What to work on
The data must be returned exactly. No line may be left out.

START Data provided

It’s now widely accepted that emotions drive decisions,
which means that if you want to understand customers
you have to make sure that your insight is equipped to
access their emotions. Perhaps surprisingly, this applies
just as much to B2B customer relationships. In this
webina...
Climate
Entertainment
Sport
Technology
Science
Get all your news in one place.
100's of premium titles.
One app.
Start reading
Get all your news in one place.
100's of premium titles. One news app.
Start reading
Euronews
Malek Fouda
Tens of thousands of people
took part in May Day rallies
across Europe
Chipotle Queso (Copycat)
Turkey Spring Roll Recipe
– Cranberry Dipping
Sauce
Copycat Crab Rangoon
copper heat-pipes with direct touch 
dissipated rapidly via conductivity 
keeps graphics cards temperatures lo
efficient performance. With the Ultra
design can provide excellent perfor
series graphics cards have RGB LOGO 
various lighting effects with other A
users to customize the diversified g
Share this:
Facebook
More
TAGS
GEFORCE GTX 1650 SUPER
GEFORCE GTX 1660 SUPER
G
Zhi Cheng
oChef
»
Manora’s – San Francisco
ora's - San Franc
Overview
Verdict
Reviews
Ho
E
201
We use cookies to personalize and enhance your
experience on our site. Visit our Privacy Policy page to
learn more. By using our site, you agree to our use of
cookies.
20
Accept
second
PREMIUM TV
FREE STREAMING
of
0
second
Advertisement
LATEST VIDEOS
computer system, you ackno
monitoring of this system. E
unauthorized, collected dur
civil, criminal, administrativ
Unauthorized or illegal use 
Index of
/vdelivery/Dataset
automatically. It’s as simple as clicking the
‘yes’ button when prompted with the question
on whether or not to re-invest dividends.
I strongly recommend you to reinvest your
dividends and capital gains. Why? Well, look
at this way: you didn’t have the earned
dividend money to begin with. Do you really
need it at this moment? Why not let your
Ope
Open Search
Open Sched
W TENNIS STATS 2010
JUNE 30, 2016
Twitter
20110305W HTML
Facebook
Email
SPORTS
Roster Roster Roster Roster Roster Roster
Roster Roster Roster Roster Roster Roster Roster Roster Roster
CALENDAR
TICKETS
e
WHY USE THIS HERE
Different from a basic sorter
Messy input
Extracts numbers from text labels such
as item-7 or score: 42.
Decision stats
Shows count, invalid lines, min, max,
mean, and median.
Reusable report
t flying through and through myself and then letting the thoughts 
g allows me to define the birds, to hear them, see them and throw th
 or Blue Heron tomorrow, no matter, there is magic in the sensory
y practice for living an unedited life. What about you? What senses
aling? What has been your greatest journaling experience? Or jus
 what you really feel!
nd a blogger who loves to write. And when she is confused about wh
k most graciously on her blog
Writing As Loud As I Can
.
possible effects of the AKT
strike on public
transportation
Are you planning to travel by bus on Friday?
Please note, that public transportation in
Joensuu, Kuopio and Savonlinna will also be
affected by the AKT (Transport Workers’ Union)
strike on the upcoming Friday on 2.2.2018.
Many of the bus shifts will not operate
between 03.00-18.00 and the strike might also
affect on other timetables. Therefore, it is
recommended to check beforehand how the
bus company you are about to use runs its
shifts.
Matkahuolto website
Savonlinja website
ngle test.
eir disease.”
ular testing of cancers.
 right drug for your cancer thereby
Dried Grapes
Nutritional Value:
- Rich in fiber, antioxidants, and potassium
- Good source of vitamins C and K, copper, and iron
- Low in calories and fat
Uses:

END Data provided

Solution
It’s now widely accepted that emotions drive decisions,
which means that if you want to understand customers
you have to make sure that your insight is equipped to
access their emotions. Perhaps surprisingly, this applies
just as much to B2B customer relationships. In this
webina...
Climate
Entertainment
Sport
Technology
Science
Get all your news in one place.
100's of premium titles.
One app.
Start reading
Get all your news in one place.
100's of premium titles. One news app.
Start reading
Euronews
Malek Fouda
Tens of thousands of people
took part in May Day rallies
across Europe
Chipotle Queso (Copycat)
Turkey Spring Roll Recipe
– Cranberry Dipping
Sauce
Copycat Crab Rangoon
copper heat-pipes with direct touch 
dissipated rapidly via conductivity 
keeps graphics cards temperatures lo
efficient performance. With the Ultra
design can provide excellent perfor
series graphics cards have RGB LOGO 
various lighting effects with other A
users to customize the diversified g
Share this:
Facebook
More
TAGS
GEFORCE GTX 1650 SUPER
GEFORCE GTX 1660 SUPER
G
Zhi Cheng
oChef
»
Manora’s – San Francisco
ora's - San Franc
Overview
Verdict
Reviews
Ho
E
201
We use cookies to personalize and enhance your
experience on our site. Visit our Privacy Policy page to
learn more. By using our site, you agree to our use of
cookies.
20
Accept
second
PREMIUM TV
FREE STREAMING
of
0
second
Advertisement
LATEST VIDEOS
computer system, you ackno
monitoring of this system. E
unauthorized, collected dur
civil, criminal, administrativ
Unauthorized or illegal use 
Index of
/vdelivery/Dataset
automatically. It’s as simple as clicking the
‘yes’ button when prompted with the question
on whether or not to re-invest dividends.
I strongly recommend you to reinvest your
dividends and capital gains. Why? Well, look
at this way: you didn’t have the earned
dividend money to begin with. Do you really
need it at this moment? Why not let your
Ope
Open Search
Open Sched
W TENNIS STATS 2010
JUNE 30, 2016
Twitter
20110305W HTML
Facebook
Email
SPORTS
Roster Roster Roster Roster Roster Roster
Roster Roster Roster Roster Roster Roster Roster Roster Roster
CALENDAR
TICKETS
e
WHY USE THIS HERE
Different from a basic sorter
Messy input
Extracts numbers from text labels such
as item-7 or score: 42.
Decision stats
Shows count, invalid lines, min, max,
mean, and median.
Reusable report
t flying through and through myself and then letting the thoughts 
g allows me to define the birds, to hear them, see them and throw th
 or Blue Heron tomorrow, no matter, there is magic in the sensory
y practice for living an unedited life. What about you? What senses
aling? What has been your greatest journaling experience? Or jus
 what you really feel!
nd a blogger who loves to write. And when she is confused about wh
k most graciously on her blog
Writing As Loud As I Can
.
possible effects of the AKT
strike on public
transportation
Are you planning to travel by bus on Friday?
Please note, that public transportation in
Joensuu, Kuopio and Savonlinna will also be
affected by the AKT (Transport Workers’ Union)
strike on the upcoming Friday on 2.2.2018.
Many of the bus shifts will not operate
between 03.00-18.00 and the strike might also
affect on other timetables. Therefore, it is
recommended to check beforehand how the
bus company you are about to use runs its
shifts.
Matkahuolto website
Savonlinja website
ngle test.
eir disease.”
ular testing of cancers.
 right drug for your cancer thereby
Dried Grapes
Nutritional Value:
- Rich in fiber, antioxidants, and potassium
- Good source of vitamins C and K, copper, and iron
- Low in calories and fat
Uses:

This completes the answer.